What to do:
Please quote exactly the lines below from the line containing "that has left" to the line containing "the final chapter of an iconic series.", both lines included, and nothing else.

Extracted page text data
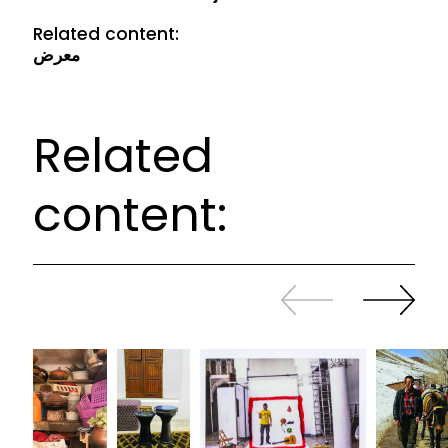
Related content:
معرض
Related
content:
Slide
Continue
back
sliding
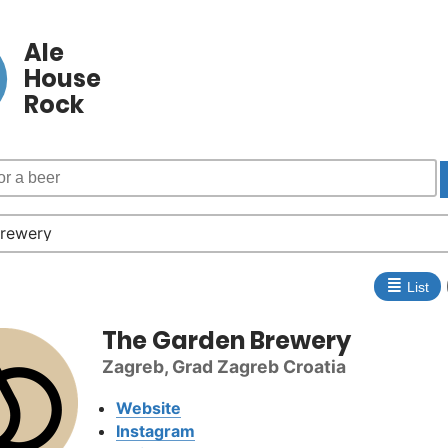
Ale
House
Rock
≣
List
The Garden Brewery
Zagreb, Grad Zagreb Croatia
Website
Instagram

...

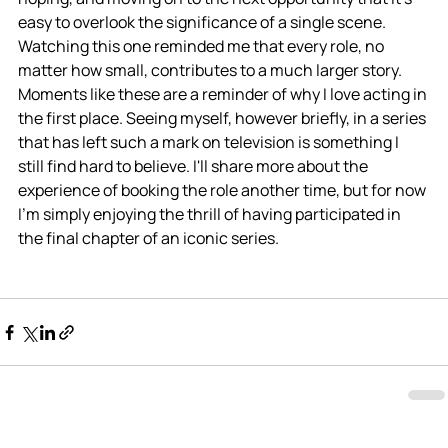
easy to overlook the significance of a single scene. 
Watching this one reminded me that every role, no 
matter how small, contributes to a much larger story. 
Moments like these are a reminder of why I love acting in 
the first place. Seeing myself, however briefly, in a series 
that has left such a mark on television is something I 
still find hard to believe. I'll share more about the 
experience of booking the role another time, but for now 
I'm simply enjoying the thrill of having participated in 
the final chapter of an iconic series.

Exercise response:
that has left such a mark on television is something I 
still find hard to believe. I'll share more about the 
experience of booking the role another time, but for now 
I'm simply enjoying the thrill of having participated in 
the final chapter of an iconic series.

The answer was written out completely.